To, o czym opowiadała Phoenix, było natomiast tak niewyobrażalne, że wręcz nie mieściło się w głowie blondynki. Rzeczywiście miała wrażenie, że jej problemy z Chandlerem są w tym świetne jedną, wielką dziecinadą. Może był to znak, by nieco się ogarnąć? By pomyśleć co robi nie tak i jak to zmienić? Może. Aczkolwiek wysuwanie podobnych wniosków przychodziło jej z ogromnym trudem. Darby nie próbowała oceniać przyjaciółki – chciała tylko i wyłącznie ją zrozumieć. Jakoś przetworzyć sobie w głowie wszystko, o czym wspomniała. Przeanalizować. I, cholera, okazać się jakkolwiek pomocną. Wyciągnąć w jej stronę rękę i dać coś, co usunęłoby randkę najgorszej przyjaciółki pod słońcem, za jaką momentami się uważała. Nie dlatego, że brakowało z jej strony starań, ale dlatego, że te starania od czasu do czasu bywały niewystarczające.

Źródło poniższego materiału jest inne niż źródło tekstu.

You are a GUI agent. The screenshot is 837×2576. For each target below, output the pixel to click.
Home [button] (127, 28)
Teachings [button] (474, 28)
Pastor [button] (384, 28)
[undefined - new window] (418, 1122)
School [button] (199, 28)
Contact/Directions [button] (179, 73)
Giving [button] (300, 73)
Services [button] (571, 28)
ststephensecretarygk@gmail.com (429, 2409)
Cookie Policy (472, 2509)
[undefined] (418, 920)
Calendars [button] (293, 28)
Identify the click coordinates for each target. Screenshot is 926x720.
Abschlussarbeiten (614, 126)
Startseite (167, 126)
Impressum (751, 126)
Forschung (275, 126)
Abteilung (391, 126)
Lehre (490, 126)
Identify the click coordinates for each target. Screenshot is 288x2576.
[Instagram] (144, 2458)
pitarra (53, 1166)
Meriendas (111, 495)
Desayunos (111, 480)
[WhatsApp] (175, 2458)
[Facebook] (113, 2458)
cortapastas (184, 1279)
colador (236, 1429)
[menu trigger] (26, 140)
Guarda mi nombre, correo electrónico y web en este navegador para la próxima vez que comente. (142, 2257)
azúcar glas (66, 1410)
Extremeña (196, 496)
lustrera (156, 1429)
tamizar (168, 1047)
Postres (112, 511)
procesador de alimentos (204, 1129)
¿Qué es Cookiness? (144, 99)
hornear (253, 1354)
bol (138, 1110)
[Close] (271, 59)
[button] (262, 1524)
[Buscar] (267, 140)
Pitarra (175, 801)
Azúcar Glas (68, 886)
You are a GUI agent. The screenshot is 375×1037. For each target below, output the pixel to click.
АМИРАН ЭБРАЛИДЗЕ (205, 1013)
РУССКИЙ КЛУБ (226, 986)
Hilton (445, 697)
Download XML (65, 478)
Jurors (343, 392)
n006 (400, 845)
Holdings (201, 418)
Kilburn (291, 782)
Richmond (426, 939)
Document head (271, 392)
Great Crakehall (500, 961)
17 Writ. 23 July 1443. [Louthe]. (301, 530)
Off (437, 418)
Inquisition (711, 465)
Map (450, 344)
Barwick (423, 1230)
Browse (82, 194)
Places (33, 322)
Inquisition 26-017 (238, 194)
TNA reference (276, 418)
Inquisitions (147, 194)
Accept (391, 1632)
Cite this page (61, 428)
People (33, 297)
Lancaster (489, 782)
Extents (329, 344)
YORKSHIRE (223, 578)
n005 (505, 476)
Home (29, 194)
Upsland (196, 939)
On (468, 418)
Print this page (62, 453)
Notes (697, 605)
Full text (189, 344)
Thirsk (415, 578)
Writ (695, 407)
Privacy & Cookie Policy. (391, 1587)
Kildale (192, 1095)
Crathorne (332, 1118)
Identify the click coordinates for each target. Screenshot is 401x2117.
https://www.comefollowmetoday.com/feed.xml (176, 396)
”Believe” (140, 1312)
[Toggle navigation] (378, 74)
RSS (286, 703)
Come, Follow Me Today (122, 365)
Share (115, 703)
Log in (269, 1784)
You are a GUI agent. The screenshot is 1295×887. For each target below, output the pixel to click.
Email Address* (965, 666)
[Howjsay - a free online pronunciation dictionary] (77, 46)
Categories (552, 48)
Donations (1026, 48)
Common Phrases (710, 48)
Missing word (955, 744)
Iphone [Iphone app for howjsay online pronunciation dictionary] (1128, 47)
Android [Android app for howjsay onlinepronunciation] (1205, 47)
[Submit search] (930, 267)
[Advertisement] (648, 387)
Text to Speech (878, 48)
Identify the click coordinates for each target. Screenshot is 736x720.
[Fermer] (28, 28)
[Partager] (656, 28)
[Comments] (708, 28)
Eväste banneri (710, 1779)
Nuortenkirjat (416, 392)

- Ugh – podsumowała krótko i niezbyt trafnie, mimowolnie się przy tym krzywiąc. Chwilę później wlała w siebie kolejny kieliszek, myśląc przy okazji i jak tu można być rozsądnym? Krótko – nie można. Wcale nie można. – Głupota, Phoe – stwierdziła żywo, dziwnie przy tym gestykulując; zupełnie tak, jakby w ten sposób próbowała odgonić negatywne myśli. – Nie jesteś nikim. Nie możesz być nikim. Jesteś piękna wspaniała, mądra i najlepsza na świecie. Nie rozumiem, jak ktokolwiek mógłby tego nie widzieć – oznajmiła, całkowicie szczerze. Nie do końca rozumiała relacje pomiędzy Phoenix, Molly, Milesem i Maxem, aczkolwiek nie sądziła, że jej przyjaciółka mogłaby być duchem. Zupełnie nie. Niezależnie od tego, jak fantastyczna wydawała się jej siostra; której Darby nie miała chyba nawet okazji poznać.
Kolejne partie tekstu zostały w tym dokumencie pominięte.